Last but not least, Stephen Lande and Dennis Matanda argue that AGOA presents the United States with an opportunity to challenge China's trade model (which is deindustrializing Africa) and instead to pursue a trade relationship that would “diversify trade, build capacity, and integrate [African] economies into higher rungs of global value chains.”Footnote 12 These objectives, they argue, are mutually beneficial since African economies would in turn produce intermediary goods for American supply chains. In their view, these objectives can be met by “making modest changes to a few AGOA provisions.” For example, they argue in favor of expanding AGOA's duty free and quota free access beyond the 1,835 beneficiary products—especially agricultural and agroprocessed products—as a strategy for stimulating Africa's exports to the United States. This would also involve removing tariff rate quotas on agricultural commodities such as sugar, cotton, and peanuts. They also propose changes to AGOA rules of origin to allow more African fabrics from leading retailers and light manufacturers to enter the United States. They argue that the United States should not pass up the “huge economic opportunities” that Africa presents, particularly given the commitment on the continent to diversify economies and to raise productivity in agricultural and nonagricultural sectors. Ultimately, for Lande and Matanda, opening up the United States market for more African produce and products and in return opening up the African market for United States traders and investors is a win-win scenario for both sides. They argue that this is particularly true because with the CFTA Africa will create a single market of over a billion people with a collective GDP of over US$3 trillion.

These four thoughtful contributions together outline some of the choices and pathways for a post-2025 United States Africa trade relationship. They also offer examples of strategies that have worked to maximize AGOA's potential for African countries that can now be used for the remainder of the statute's tenure. Further, they offer suggestions for expanding the scope of AGOA before its expiry while recognizing the challenges that enacting and implementing these changes will entail.
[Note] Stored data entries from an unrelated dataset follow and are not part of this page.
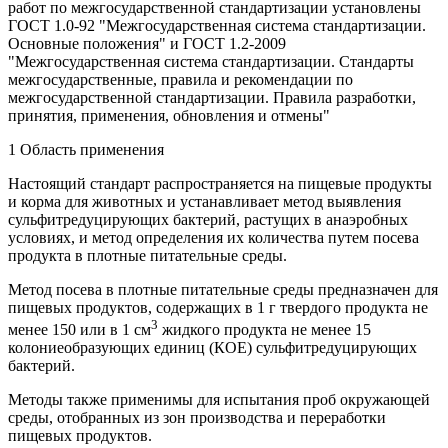
работ по межгосударственной стандартизации установлены
ГОСТ 1.0-92 "Межгосударственная система стандартизации.
Основные положения" и ГОСТ 1.2-2009
"Межгосударственная система стандартизации. Стандарты
межгосударственные, правила и рекомендации по
межгосударственной стандартизации. Правила разработки,
принятия, применения, обновления и отмены"
1 Область применения
Настоящий стандарт распространяется на пищевые продукты
и корма для животных и устанавливает метод выявления
сульфитредуцирующих бактерий, растущих в анаэробных
условиях, и метод определения их количества путем посева
продукта в плотные питательные среды.
Метод посева в плотные питательные среды предназначен для
пищевых продуктов, содержащих в 1 г твердого продукта не
3
менее 150 или в 1 см
жидкого продукта не менее 15
колониеобразующих единиц (КОЕ) сульфитредуцирующих
бактерий.
Методы также применимы для испытания проб окружающей
среды, отобранных из зон производства и переработки
пищевых продуктов.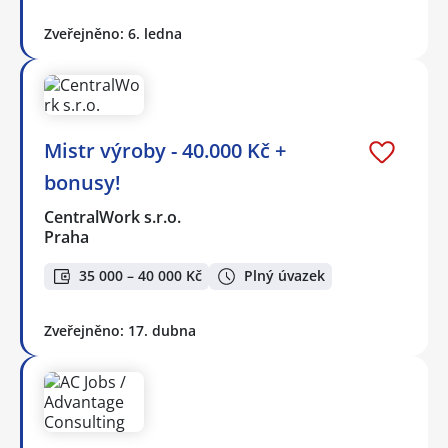
Zveřejněno: 6. ledna
Mistr výroby - 40.000 Kč +
bonusy!
CentralWork s.r.o.
Praha
35 000 – 40 000 Kč
Plný úvazek
Zveřejněno: 17. dubna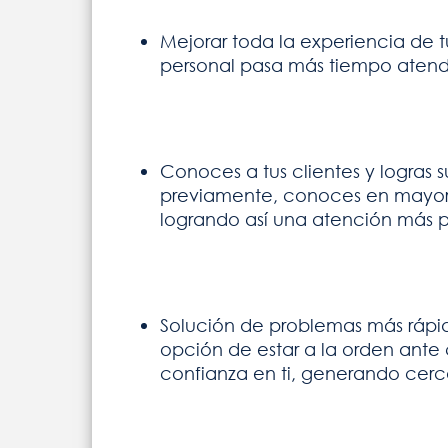
Mejorar toda la experiencia de tu
personal pasa más tiempo atendie
Conoces a tus clientes y logras 
previamente, conoces en mayor d
logrando así una atención más pe
Solución de problemas más rápida
opción de estar a la orden ante
confianza en ti, generando cerca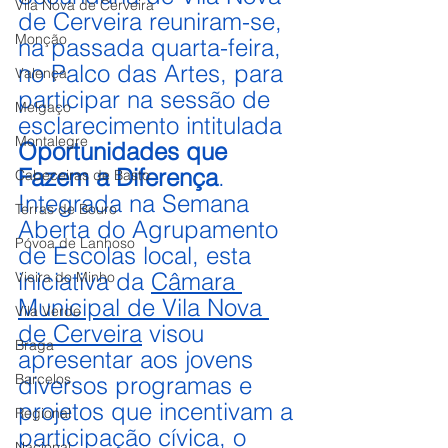
Vila Nova de Cerveira
de Cerveira reuniram-se, 
Monção
na passada quarta-feira, 
no Palco das Artes, para 
Valença
participar na sessão de 
Melgaço
esclarecimento intitulada 
Montalegre
Oportunidades que 
Fazem a Diferença
. 
Cabeceiras de Basto
Integrada na Semana 
Terras de Bouro
Aberta do Agrupamento 
Póvoa de Lanhoso
de Escolas local, esta 
iniciativa da 
Câmara 
Vieira do Minho
Municipal de Vila Nova 
Vila Verde
de Cerveira
 visou 
Braga
apresentar aos jovens 
Barcelos
diversos programas e 
projetos que incentivam a 
Regional
participação cívica, o 
Nacional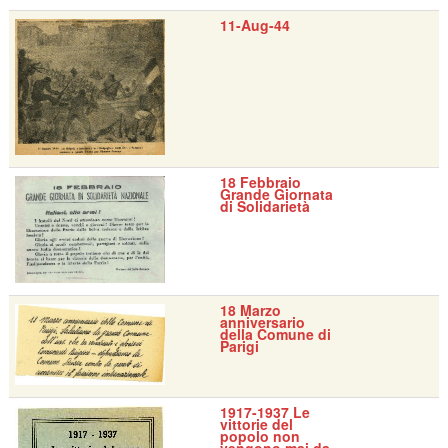
11-Aug-44
18 Febbraio
Grande Giornata
di Solidarietà
18 Marzo
anniversario
della Comune di
Parigi
1917-1937 Le
vittorie del
popolo non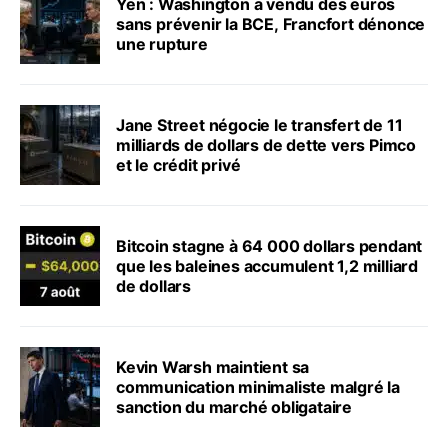
Yen : Washington a vendu des euros
sans prévenir la BCE, Francfort dénonce
une rupture
Jane Street négocie le transfert de 11
milliards de dollars de dette vers Pimco
et le crédit privé
Bitcoin stagne à 64 000 dollars pendant
que les baleines accumulent 1,2 milliard
de dollars
Kevin Warsh maintient sa
communication minimaliste malgré la
sanction du marché obligataire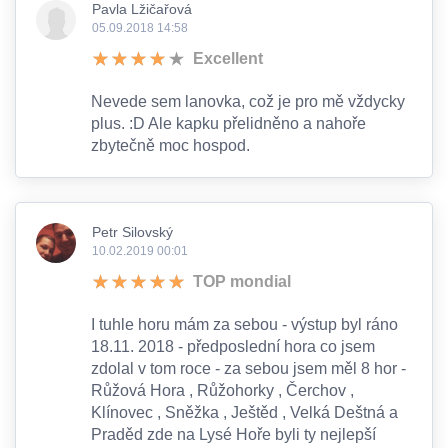
Pavla Lžičařová
05.09.2018 14:58
Excellent
Nevede sem lanovka, což je pro mě vždycky
plus. :D Ale kapku přelidněno a nahoře
zbytečně moc hospod.
Petr Silovský
10.02.2019 00:01
TOP mondial
I tuhle horu mám za sebou - výstup byl ráno
18.11. 2018 - předposlední hora co jsem
zdolal v tom roce - za sebou jsem měl 8 hor -
Růžová Hora , Růžohorky , Čerchov ,
Klínovec , Sněžka , Ještěd , Velká Deštná a
Praděd zde na Lysé Hoře byli ty nejlepší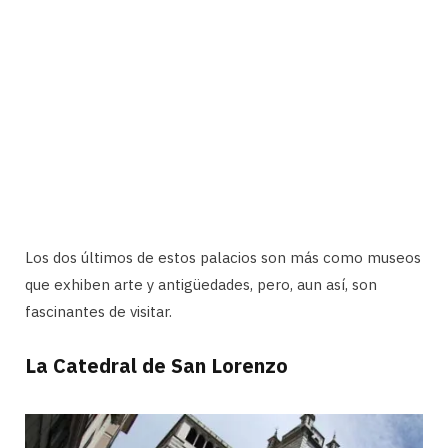
Los dos últimos de estos palacios son más como museos
que exhiben arte y antigüedades, pero, aun así, son
fascinantes de visitar.
La Catedral de San Lorenzo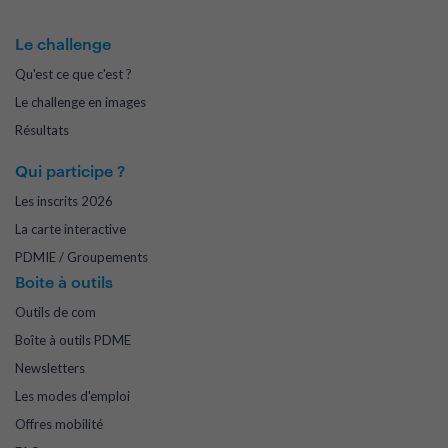
Le challenge
Qu'est ce que c'est ?
Le challenge en images
Résultats
Qui participe ?
Les inscrits 2026
La carte interactive
PDMIE / Groupements
Boite à outils
Outils de com
Boîte à outils PDME
Newsletters
Les modes d'emploi
Offres mobilité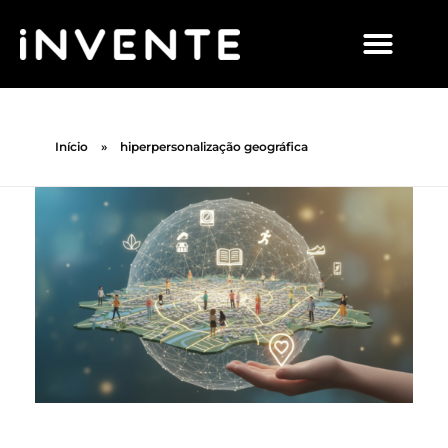
Início
»
hiperpersonalização geográfica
The proposals on reconfiguring U.S.-Africa trade relations beyond 2025 discussed in this symposium—to focus on developing Africa's export potential beyond exports of raw materials and increasing United States foreign investment and trade in Africa—will hopefully contribute to shaping the debate and outcomes on evolving trade relations between the United States and Africa.

References

1 See African Growth and Opportunity Act (AGOA), Office of the United States Trade Representative.
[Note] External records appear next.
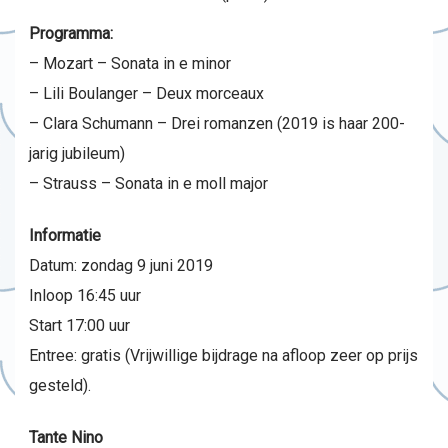
Programma:
– Mozart – Sonata in e minor
– Lili Boulanger – Deux morceaux
– Clara Schumann – Drei romanzen (2019 is haar 200-
jarig jubileum)
– Strauss – Sonata in e moll major
Informatie
Datum: zondag 9 juni 2019
Inloop 16:45 uur
Start 17:00 uur
Entree: gratis (Vrijwillige bijdrage na afloop zeer op prijs
gesteld).
Tante Nino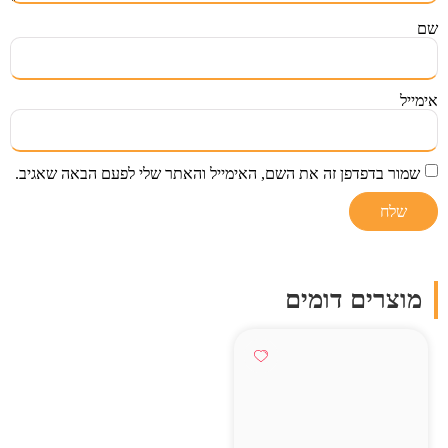
שם
אימייל
שמור בדפדפן זה את השם, האימייל והאתר שלי לפעם הבאה שאגיב.
מוצרים דומים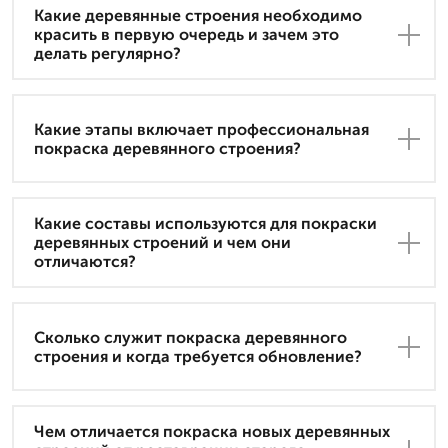
Какие деревянные строения необходимо
красить в первую очередь и зачем это
делать регулярно?
Какие этапы включает профессиональная
покраска деревянного строения?
Какие составы используются для покраски
деревянных строений и чем они
отличаются?
Сколько служит покраска деревянного
строения и когда требуется обновление?
Чем отличается покраска новых деревянных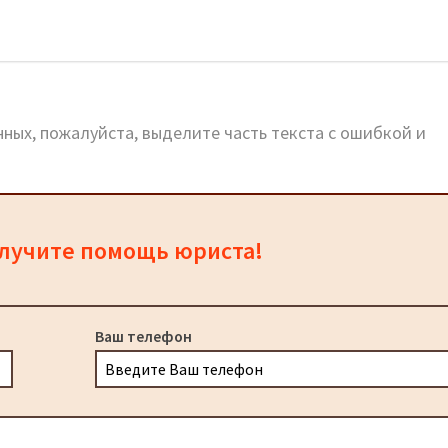
ных, пожалуйста, выделите часть текста с ошибкой и
олучите помощь юриста!
Ваш телефон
2 Paragraph 3 of Article IX of the WTO Agreement allows waivers of WTO Member obligations under Paragraph 1 of Article I and Paragraphs 1 and 2 of Article XIII of the General Agreement on Tariffs and Trade 1994. The current AGOA waiver was approved by the WTO General Council on November 30, 2015 and the WTO Goods Council on November 10, 2015. See Goods Council Approves AGOA Waiver, Hears Call for Talks on Illicit Trade, World Trade Organization (Nov. 10, 2015).

4 See Sustainable Development Goals, United Nations.

5 See James Thuo Gathii, The Cotonou Agreement and Economic Partnership Agreements, in Realizing the Right to Development (United Nations ed., 2013).

6 See Regional Integration and Trade, United Nations Economic Commission for Africa.

8 See African Union Comm'n, Agenda 2063, First Ten-Year Implementation Plan (Sept. 2015).

9 Kathleen Claussen, The Next Generation of U.S.-Africa Trade Instruments, 111 AJIL Unbound 384 (2017).

10 See Trade & Investment Framework Agreements, Office of the United States Trade Representative.

11 See James Thuo Gathii, African Regional Trade Agreements as Flexible Legal Regimes, 35 N.C. J. Int'l L. & Com. Reg. 571 (2009).

12 Stephen Lande & Dennis Matanda, Defining and Redefining U.S.-Africa Trade Relations During the Trump Presidency, 111 AJIL Unbound 389 (2017).